At Ground Zero, 9/11 Emotions Find a New Home
Ruver Fuentes tearfully remembered where she was the morning of Sept. 11, 2001 at the Bronx, N.Y., elementary school where she works as a teacher. Watching television on a break between classes, she did not realize she was looking at a live television broadcast of terrorists attacking the U.S. "I thought I had seen a movie. I asked 'Why are they showing such a violent film on television,' but they told me it was real," said Fuentes, 61. “Later on I found out many of my students’ parents were killed in the World Trade Center.” Fuentes was one of thousands of people who visited the site this past Monday, beginning at dawn. Some came to pay their respects to lost friends and relatives, others for solemn, if not emotional, observance; still others came to shout their opinions into the street supporting or criticizing the war in Iraq.
Droves of people made pilgrimages to the site, which has ironically become New York's most visited tourist attraction in the five years since the attacks. There was no end to the amount of cameras and camcorders documenting the anniversary, and there was also no end to the outpouring of emotion that would undoubtedly come with such a milestone.
"Time heals," said Ed Adkins, as he held on the steel gate guarding ground zero. "Sometimes I want to cry, but not often." Atkins served as a chaplain at the makeshift morgue set up in the immediate aftermath of the attacks.
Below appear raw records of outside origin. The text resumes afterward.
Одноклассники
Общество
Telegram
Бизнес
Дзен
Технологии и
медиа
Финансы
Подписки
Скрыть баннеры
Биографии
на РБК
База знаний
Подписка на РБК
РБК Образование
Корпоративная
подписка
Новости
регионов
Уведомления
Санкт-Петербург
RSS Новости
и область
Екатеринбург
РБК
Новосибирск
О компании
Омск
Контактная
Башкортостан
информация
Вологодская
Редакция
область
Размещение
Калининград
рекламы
He gave last rites to victims there, and at the Fresh Kills landfill on Staten Island where debris and human remains were taken. "There are thousands of stories that people are never going to hear," he said. "But we’re going on."
At the north end of the site now a construction area for the Freedom Towers, scheduled for completion in 2012 throngs of people gathered to express anger over the Bush Administration’s policy in the Middle East, or to support it. "I went to a mosque in Brooklyn once and I didn’t see one flag, I didn’t see any remorse, they told me Bush did it all," said Joe Arlak, 46 who backs President Bush. "We need to stop dividing as a country and get behind our commander-in-chief." Arlak argued with Joe Lias, 40, who said he was dissatisfied with the war effort in Iraq. "Bush still hasn’t caught bin Laden," said Lias. "If you’re going to stop terrorism, you need to cut off the head of the guy who causes the problems." The debate was one of many that ignited as mourners left the site and picketers took their places.
But as far as Evelyn Rodriguez was concerned, neither side had any place at the site. "People shouldn’t be protesting today, people haven’t dealt with their grief yet," said Rodriguez, 42, who survived the devastating tsunami in Thailand in 2004. "There wasn’t anyone to blame there, but I’ve got friends here who still have open wounds."
New Yorkers continued to visit the site as the evening progressed. It was eerily reminiscent of the sunny day when the Twin Towers collapsed. In the five years since, some have been able to move on and others are still frozen in time. Adkins, the chaplain, said a part of him always will be frozen. "I have memories of this that I’ll take to my grave," he said.